Breadth First Search
Graphs and Trees are a versatile way of representing the real world, described in terms of nodes (ie the entities of interest) and edges (ie the links between the nodes), examples include:
- A social network of relationships.
- Travel routing:
- Flights where airports are nodes and flight routes are edges.
- Towns are nodes and roads the edges.
- Pubs and rivers are edges.
- Internet connections to properties where properties are nodes and telephone lines are edges.
The multi dimensional nature of graph structures reduces the complexity of creating a digital representation of relationships. It is important to note that data in a graph structure is not necessarily connected.
Consequently being able to traverse graphs is valuable, we can find the shortest path between locations or the number of friends connecting two individuals on a social network.
- Breadth First Search (BFS) and Depth First Search (DFS) are two core tools that enable the finding of a specific connected node in a graph starting from a known node.
- BFS can be used to efficiently evaluate the shortest path.
- In the same way BFS can be used to find the shortest route from A to B.
DFS vs BFS
There are a number of situations where BFS is more appropriate than DFS and vice versa, the context of the interaction is crucial for choosing the right tool.

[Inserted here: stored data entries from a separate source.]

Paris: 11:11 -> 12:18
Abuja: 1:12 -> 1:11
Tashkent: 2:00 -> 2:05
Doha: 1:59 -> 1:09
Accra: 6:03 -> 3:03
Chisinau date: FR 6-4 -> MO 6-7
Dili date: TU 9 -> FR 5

- When a node should be close to the start point, eg Social network, the friend that a person is searching for is likely to be a small number of nodes from them. City I want to route to is likely to be the shorter distance, eg: We start in London (UK) and want to reach Glasgow I want the map to offer Glasgow, Scotland (UK) before Glasgow, Montana (USA). - BFS
- If a graph has “infinite” relationships for example the internet with its (~340 undecillion possible addresses) and we want to send packets from A to B, we use a specialised version of BFS (Dijkstra’s algorithm) which will take into account the cost of a route, we also make use of Time to live (TTL) or hop limit in the system to avoid requests continuing forever.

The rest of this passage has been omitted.